A couple of weeks ago, I listened to a call-in program on CBC Radio about the generational divide over climate change, and while many people were supportive of the children who had protested in 2019 and even said that the divide was not generational, but political and ideological, there were also one or two callers who said that the children who were protesting climate change were naïve.

This charge of naïveté makes my blood boil.

What is Greta Thunberg’s main message? She’s asking adults to do the Right Thing. She’s asking adults to listen to the scientists. She’s asking adults to be responsible. This is not naïveté; this is a child who has absorbed the lessons that she’s been taught in school: I’m not a teacher, but I did spend about a decade shelving books in school libraries, and I know for a fact there are no books with titles such as This Is Too hard, Let’s Just Give Up! or Someone Else Will Clean Up the Mess! or Pollution: A Noble History or One Person Can’t Possibly Make a Difference! 

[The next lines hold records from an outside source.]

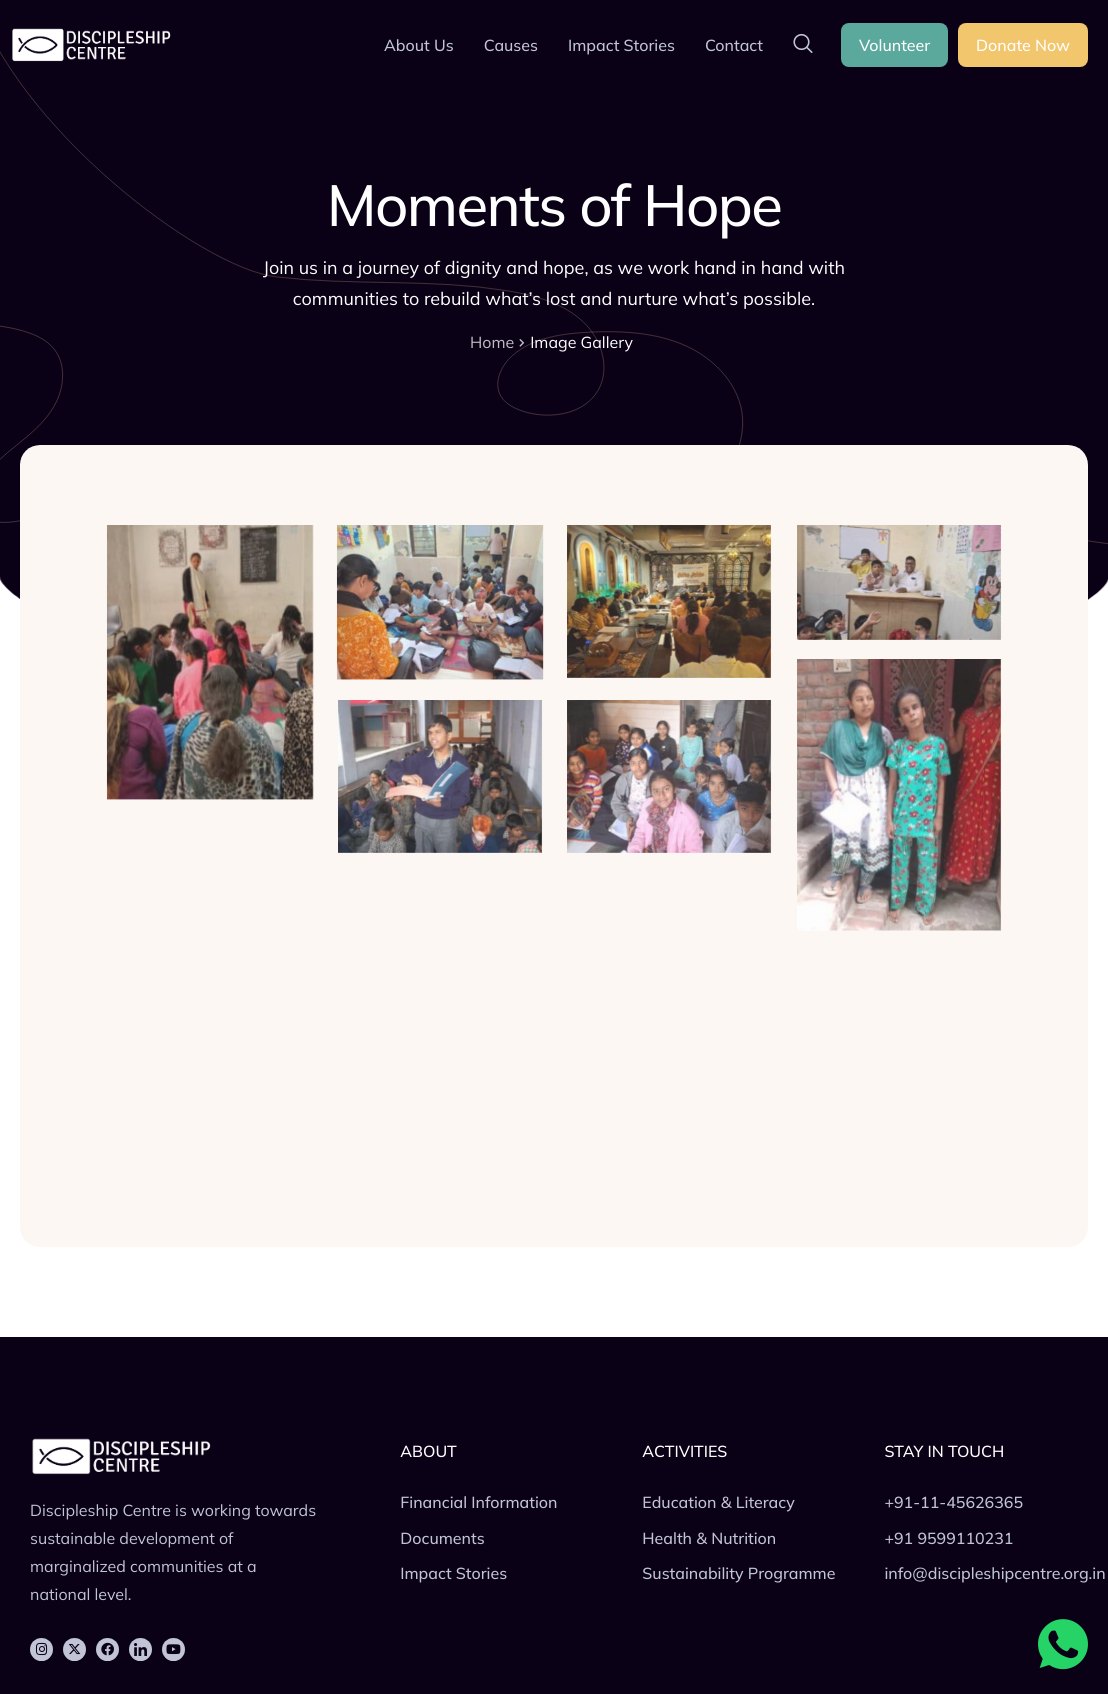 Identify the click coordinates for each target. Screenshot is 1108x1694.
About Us (419, 45)
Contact (734, 45)
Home (492, 342)
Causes (511, 45)
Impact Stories (621, 45)
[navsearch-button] (803, 44) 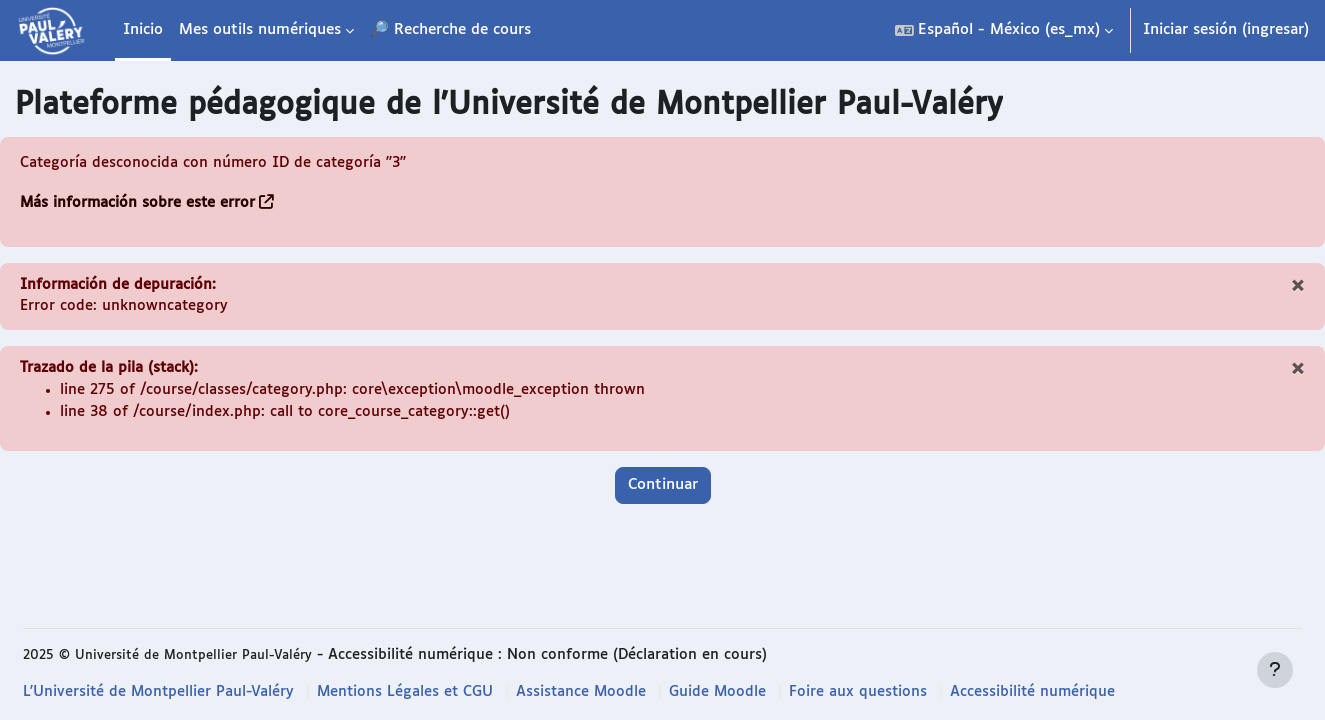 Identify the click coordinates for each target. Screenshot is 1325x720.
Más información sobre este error (139, 203)
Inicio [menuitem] (143, 29)
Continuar (663, 489)
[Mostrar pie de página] (1275, 670)
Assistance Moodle (590, 692)
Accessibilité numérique (1046, 692)
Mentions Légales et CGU (411, 692)
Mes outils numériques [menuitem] (260, 29)
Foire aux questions (870, 692)
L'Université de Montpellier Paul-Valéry (160, 692)
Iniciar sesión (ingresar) (1226, 29)
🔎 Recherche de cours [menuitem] (450, 29)
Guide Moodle (728, 692)
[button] (1004, 30) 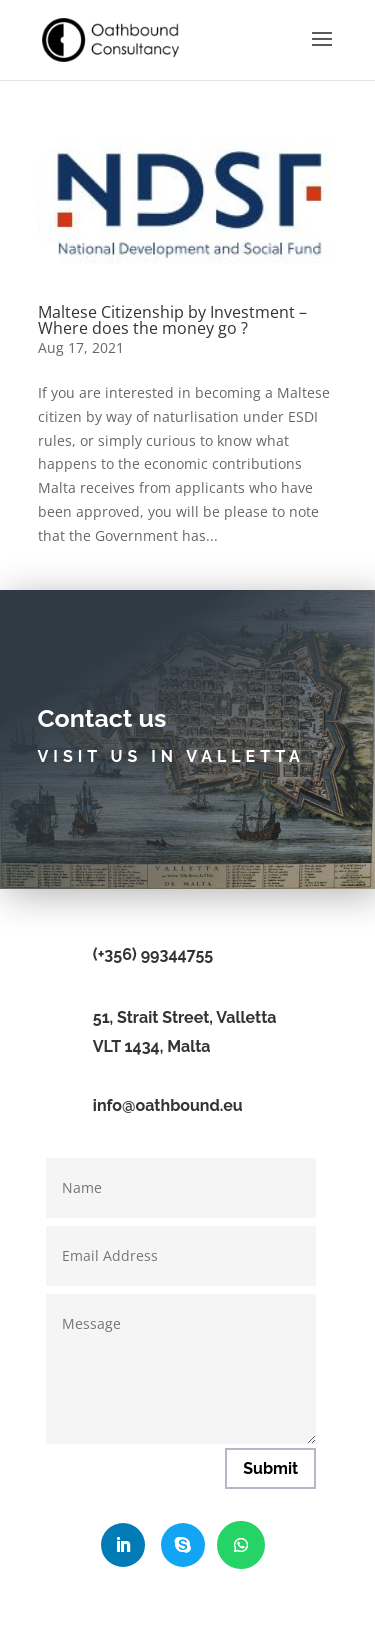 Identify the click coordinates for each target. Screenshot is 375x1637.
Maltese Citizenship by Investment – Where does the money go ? (172, 320)
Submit (270, 1468) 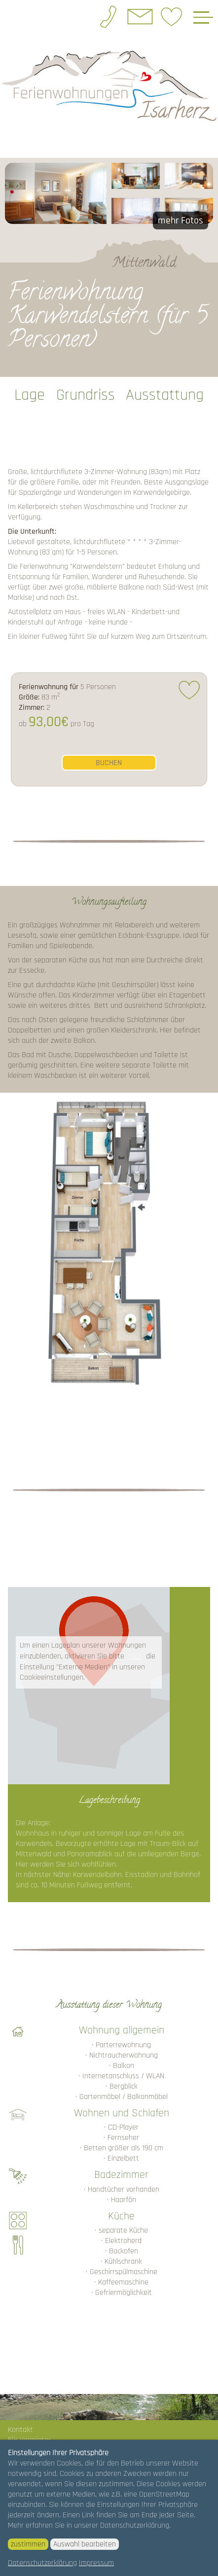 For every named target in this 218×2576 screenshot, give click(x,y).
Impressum (96, 2563)
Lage (29, 395)
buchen (109, 763)
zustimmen (28, 2544)
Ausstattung (165, 395)
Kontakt (20, 2430)
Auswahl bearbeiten (84, 2544)
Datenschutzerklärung (42, 2563)
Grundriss (85, 395)
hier (135, 1656) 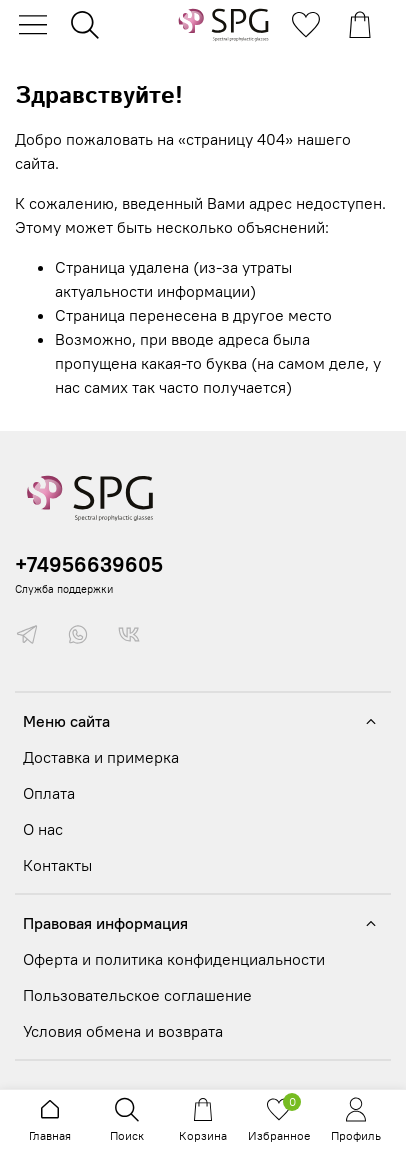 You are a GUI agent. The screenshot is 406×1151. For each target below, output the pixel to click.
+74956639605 (89, 564)
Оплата (49, 793)
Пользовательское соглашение (137, 995)
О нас (43, 829)
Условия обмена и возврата (123, 1031)
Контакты (57, 865)
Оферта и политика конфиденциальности (174, 959)
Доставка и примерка (101, 757) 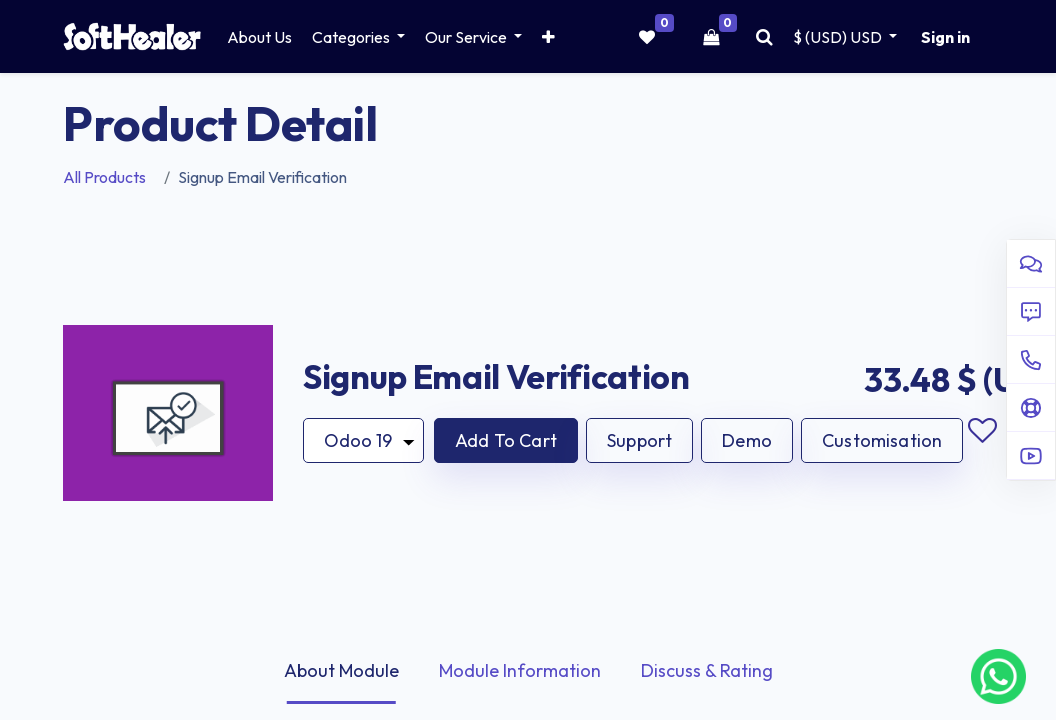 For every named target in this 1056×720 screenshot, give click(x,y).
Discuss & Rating (707, 670)
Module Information (520, 670)
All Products (104, 177)
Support (639, 440)
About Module (341, 670)
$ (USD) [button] (839, 37)
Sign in (945, 37)
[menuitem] (259, 37)
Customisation (882, 440)
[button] (548, 37)
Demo (747, 440)
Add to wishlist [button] (982, 431)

I suppose I’m now coming off as naïve. Perhaps you’re saying—while bristling—Of course we don’t teach children to pillage the Earth! That’s just the way the world works, that’s just collateral damage from the system we live in. What do you actually expect us, as individuals, to be able to do about the mess we find ourselves in?

Maybe I am being naïve, but I think the most important thing we can do is staring us in the face. It’s right there in the arbitrary number we use to mark the passage of our rock around our star: 2020.

20/20

(Yup, it’s so painfully obvious I didn’t want to write it.)

We can open our eyes. We can seek clarity. And once we do—once we recognize that this mess is an existential crisis—we can focus on what’s important: Community, conversations, connections, and caring—for our planet and all the life on it as well as for each other. After all, this is the only rock we have.